-No soy digno ni de un llamado por las fiestas- Me dice Marcos mientras se sirve el quinto Campari de la noche. Apenas si probó una empanada. No le hace falta. Las fiestas, como a todos, le dan la posibilidad de llenarse el buche con el reflujo de la nostalgia. Extraña a Venus pero Venus no lo extraña a él. Es lógico, se casó. Cría a sus gatos y disfruta de las mieles de su desnudez en otra compañía. Marcos es ahora como ese polvo al pasar con un desconocido una noche en la que nos pasamos de tragos en una fiesta quién sabe dónde. No significa nada. La bebida lo pone elocuente pero no hace más que enrular el rulo y lo sabe. Anochece, hace calor y los mosquitos lo distraen de sus ideas y en el fondo lo agradece. Quiere creer que de a poco se va curando de la fractura expuesta que le quedó en el alma. Esta noche parece que no le sale. Cuando se queda sin repelente mira al cielo. Sé que le reclama a los dioses por algo más pero solo dice «la concha de dios».

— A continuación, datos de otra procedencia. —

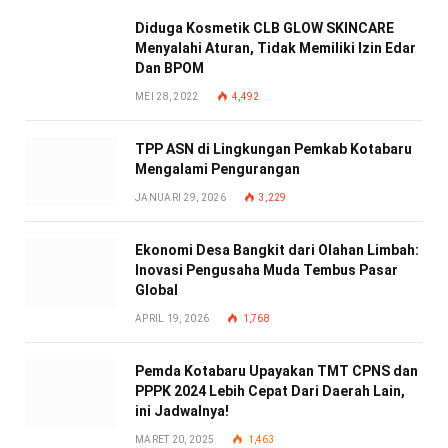
Diduga Kosmetik CLB GLOW SKINCARE
Menyalahi Aturan, Tidak Memiliki Izin Edar
Dan BPOM
MEI 28, 2022
4,492
TPP ASN di Lingkungan Pemkab Kotabaru
Mengalami Pengurangan
JANUARI 29, 2026
3,229
Ekonomi Desa Bangkit dari Olahan Limbah:
Inovasi Pengusaha Muda Tembus Pasar
Global
APRIL 19, 2026
1,768
Pemda Kotabaru Upayakan TMT CPNS dan
PPPK 2024 Lebih Cepat Dari Daerah Lain,
ini Jadwalnya!
MARET 20, 2025
1,463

Estamos en Tristán Suárez, en la casa de Ana, hermana mayor de Marcos. Cuarenti algo. Bien conservada. Un pibe de 12, fanático de un youtuber que se hace llamar Fernanflo o algo así. Se separó después de 16 años de matrimonio, a fines del 2019. Al tipo lo vi un par de veces. Un urso oscuro, mal llevado y parco que mide dos metros y se dedica a parquizar o a podar árboles en barrios chetos. Un jardinero con aires, en una palabra. Venían llevándose mal. Ella le propuso abrir la pareja, garchar con otra gente, incluso. El tipo la sacó cagando. Al poco tiempo Ana le revisó el teléfono. Y qué va, el chabón tenía una amante. Le puso las cosas en un par de bolsos, como pudo desenterró unas palmeras que al tipo le encantaban pero ella odiaba y se lo dejó todo en la vereda. El tipo llegó y sin decir palabra agarró las cosas y se fue. Ahora le reclama un dineral increíble por la casa. Ana me cuenta, mientras toma su Campari, que la re parió. Pasó noches enteras tirada en el piso llorando convertida en un estropicio humano. Luego se le acomodaron un poco los patos. Como está buena no le costó conseguirse un chongo. La re pegó porque arrancaba la cuarentena así que los días que el pendejo se quedaba con el padre el chongo se instalaba. Todo iba de maravillas hasta que, cerca de noviembre, Ana le dijo que se estaba enamorando. Al chongo no le dieron las piernas para salir cagando. Y si te he visto, no me acuerdo. Otra vez el llanto para Ana. Otra vez sentirse como el culo y empezar a pensar que es vieja y que se va a morir sola. A diferencia de Marcos, ella es más estable y en lugar de beber para olvidar mira memes en Instagram hasta que la vence el sueño. No le gusta rumiar derrotas, al fin y al cabo, se quedó con la casa. Cuenta que hace dos o tres semanas cayó el ex marido a hablar cosas del pibe. En algún momento sugirió que estaba solo, que las cosas no le iban bien. Algo ya le había adelantado su hijo. Le dijo que el padre andaba raro, como triste. Ella cazó al vuelo el asunto. Ahora, era a su ex marido al que lo habían dejado. No se alegró. En todo caso, sintió pena por el tipo porque, tal y como es, no va a encontrar a nadie que lo contenga y le de una mano. Ella, por supuesto que no. «Ya no es mi problema», dice. Se queda callada y mira hacia la noche, también en silencio, hacia el mismo punto en lo oscuro en el que lo hace Marcos.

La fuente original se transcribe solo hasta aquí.